Conti operators typically steal victims’ files and encrypt the servers and workstations in an effort to force a ransom payment from the victim. The ransom letter instructs victims to contact the actors through an online portal to complete the transaction. If the ransom is not paid, the stolen data is sold or published to a public site controlled by the Conti actors. Ransom amounts vary widely, with some ransom demands being as high as $25 million.
The payment is available under a global US anti-crime and anti-terrorism initiative known as Rewards for Justice (RfJ), administered by the US Diplomatic Service on behalf of the US Department of State (the government body that many English-speaking countries refer to as “Foreign Affairs” or “the Foreign Ministry”).

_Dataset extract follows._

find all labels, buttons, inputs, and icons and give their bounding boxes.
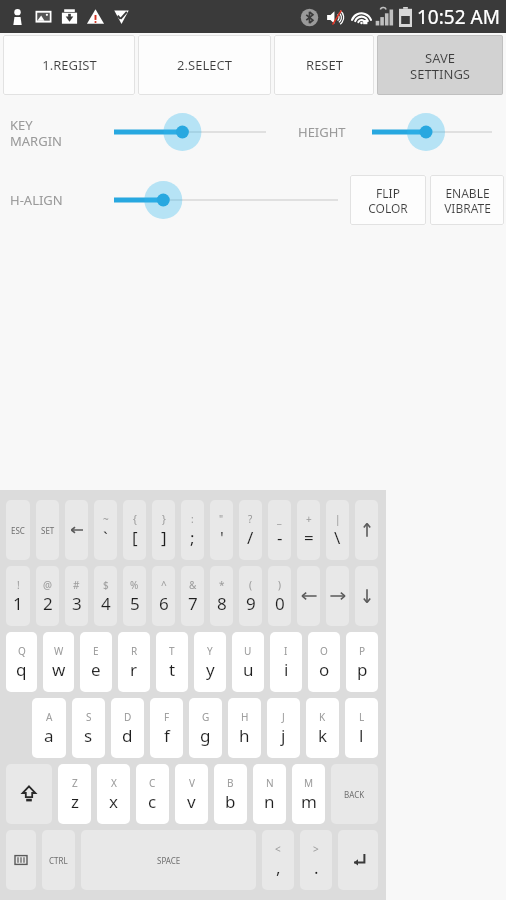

The RfJ program dates back nearly 40 years, during which time it claims to have paid out about $250 million to more than 125 different people worldwide, which reflects mean average payouts of about $2,000,000 about three times each year.
Although this suggests that any individual whistleblower in the Conti saga is unlikely to net the whole $10 million on their own, there’s still plenty of reward money ready for the taking.
In fact, RfJ has promoted its $10 million anti-cybercrime reward before, under a general description:
[The RfJ program] is offering a reward of up to $10 million for information leading to the identification or location of any person who, while acting at the direction or under the control of a foreign government, participates in malicious cyber activities against U.S. critical infrastructure in violation of the Computer Fraud and Abuse Act (CFAA).
This time, though, the US Department of State has expressed an explicit interested in five individuals, though they’re only known by their underground names at the moment: Dandis, Professor, Reshaev, Target, and Tramp.
Their mugshots are similarly uncertain, with the RfJ page showing the following image:
Only one snapshot shows an alleged perpetator, though it’s not clear whether he’s meant to be one of the five threat actors listed above, or simply a player in the broader gang with an unknown nickname and role:
There’s a curious hat (a party piece, perhaps?) featuring a red star; a shirt with a largely-obscured logo (can you extrapolate the word?); a beer mug in the background; an empty-looking drink in a clear glass bottle (beer, by its size and shape?); an unseen instrumentalist (playing a balalaika, by its tuning pegs?) in the foreground; and a patterned curtain tied back in front of a venetian-style blind in the background.
Any commenters care to guess what’s going on in that picture?